Water – the beauty of this simple ingredient!
Clear, refreshing and vital to the sustaining of life as we know it, critical to livelihood and essential to thriving communities and nation building.
Recently we visited Tutu, a Catholic training farm on Taveuni Island. The farm is blessed with a pristine natural water supply that is being captured as it cascades down the mountainside and directed through a turbine generating a constant 80KW electricity supply. Water sustains so much of the life and development at Tutu.
At the end of the Feast of Tabernacles, with its 7-day water ceremony and prayers for rain, Jesus stands and gives a declaration “If anyone is thirsty, let him come to Me and drink. Whoever believes in me, as the scripture has said, streams of living water will flow from within him.” John 7:37-38
The significance of this statement would not have been lost on the audience as they spent the last day of the feast in prayer and reflection. Jesus commands a freshness to the understanding of water as he urges us into a new perspective, pointing to something of a deeper nourishment. Living water – water that never runs dry, and quenches a thirst forever. Can I grasp the significance?
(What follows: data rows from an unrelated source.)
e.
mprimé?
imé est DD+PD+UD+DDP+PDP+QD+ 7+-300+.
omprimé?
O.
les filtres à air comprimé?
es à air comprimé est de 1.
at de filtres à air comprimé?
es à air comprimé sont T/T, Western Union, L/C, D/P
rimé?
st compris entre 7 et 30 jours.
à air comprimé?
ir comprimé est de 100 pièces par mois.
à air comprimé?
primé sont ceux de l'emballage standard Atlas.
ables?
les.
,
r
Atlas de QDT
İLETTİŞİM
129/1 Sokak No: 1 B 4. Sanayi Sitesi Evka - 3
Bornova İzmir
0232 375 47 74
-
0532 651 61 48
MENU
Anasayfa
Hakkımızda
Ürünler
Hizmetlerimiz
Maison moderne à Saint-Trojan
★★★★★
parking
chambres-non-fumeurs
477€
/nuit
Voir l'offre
In our context of rehabilitation what does this theme and declaration speak? What is it to imagine the prisoner who has grasped for dry and dying things suddenly being filled, not just filled, but overflowing with living water – the significance of the life of Christ bringing into existence new things.
We have seen this; we have evidenced this! This is no mere chasing after the wind but a renewal of heart and spirit that is a step into the harmonic movement of God’s grace. The celebration of this lives long as we remember different names and occasions where this living water has birthed.
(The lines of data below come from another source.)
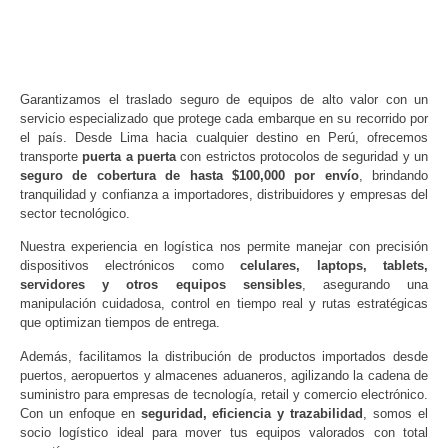
Garantizamos el traslado seguro de equipos de alto valor con un
servicio especializado que protege cada embarque en su recorrido por
el país. Desde Lima hacia cualquier destino en Perú, ofrecemos
transporte
puerta a puerta
con estrictos protocolos de seguridad y un
seguro de cobertura de hasta $100,000 por envío
, brindando
tranquilidad y confianza a importadores, distribuidores y empresas del
sector tecnológico.
Nuestra experiencia en logística nos permite manejar con precisión
dispositivos electrónicos como
celulares, laptops, tablets,
servidores y otros equipos sensibles
, asegurando una
manipulación cuidadosa, control en tiempo real y rutas estratégicas
que optimizan tiempos de entrega.
Además, facilitamos la distribución de productos importados desde
puertos, aeropuertos y almacenes aduaneros, agilizando la cadena de
suministro para empresas de tecnología, retail y comercio electrónico.
Con un enfoque en
seguridad, eficiencia y trazabilidad
, somos el
socio logístico ideal para mover tus equipos valorados con total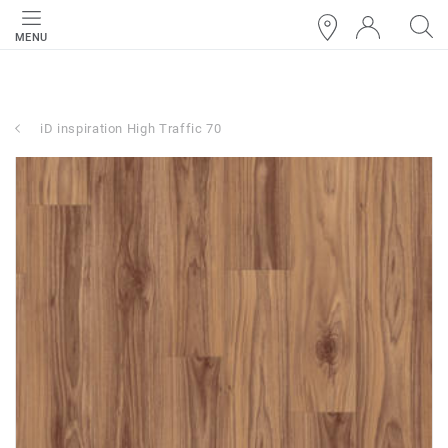
MENU
iD inspiration High Traffic 70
Earlier in history God speaks through Jeremiah a rebuke, “My people have committed two sins; they have forsaken me, the spring of living water.” The second part of God’s accusation is that we “have dug our own cisterns, broken cisterns that cannot hold water.” This is a blunt condemnation and one that requires us to pause in long reflection to ask honestly “where have I forsaken you and constructed my life in such ways that it cannot hold your water?”
The two statements link together – the incredible promise of streams of living water and the condemnation of the life purposefully and proudly built broken. Where is our life focused?
As a team we do pray that in prisons, and in families, and in communities, we would turn in the act of repentance toward God and see more of emptiness becoming filled with living and renewing water.